Log3- Learning FastBook along with Study Group

fastbook
myself
ML
Deep learning
Published

June 30, 2021

pexels-photo-3280130

Recap of Week 3

  • Our captain Aman decided to cover only Chapter 2 during the session.
  • As a group, Aman asked all of us to check out the questionnaire at end of each Chapter.
  • Data loaders is something which passes the function one by one is called function. Fastai has a train data loader and validation data loader
  • I was immediately curious about what to do for the test dataset as well. The full discussion thread can be found in this link
  • Generally for any model, there are two terms. One is X which called the independent variable and Y which is the label to predict is called the dependent variable.

Let’s dive deep into DataLoaders. In fastai dataloaders, there are generally four things it does:

  1. Get dependent and Independent variables with help of ImageBlock (blocks=(ImageBlock, CategoryBlock))
  2. Getting the actuals files for dataset (get_items=get_image_files)
  3. Splitters, which is used for splitting validation and testing dataset randomly. That splitting is always being done with a random seed (splitter=RandomSplitter(valid_pct=0.2, seed=42))
  4. Get independent variables(using get_y=parent_label). Note parent_label is something provided by fastai to get the name of the folder. I heard there is something called grandparent splitters
  5. Item transforms and batch transforms (for making images in the same size, for the neural network to process which is resizing images to 128 px item_tfms=Resize(128)

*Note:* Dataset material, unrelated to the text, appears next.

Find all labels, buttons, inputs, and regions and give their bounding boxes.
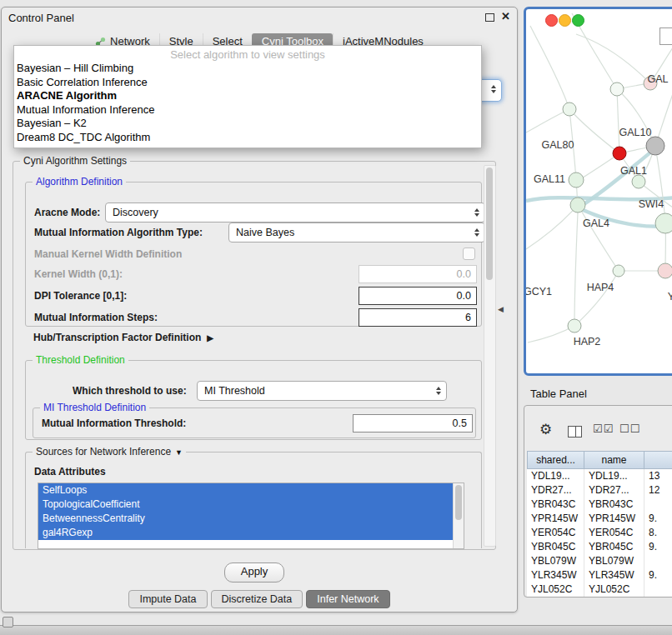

Behind Datablocks and Dataloaders, there is lot of things are still happening 🤯

  • There are a lot of data augmentation techniques. In the book we discussed methods like padding images, Random Resized Crop, Resize etc. Since there is a lot of black spaced borders, padding methods are not good. All these methods are the suboptimal way of doing things.
  • According to the book, Random Resized Crop, it’s way better than any other technique as it doesn’t see the full images in each pass. Yet throughout moving through multiple epochs, it sees the entire images
  • In ImageDataLoaders from-name-func is internally calling DataBlock as in chapter 3.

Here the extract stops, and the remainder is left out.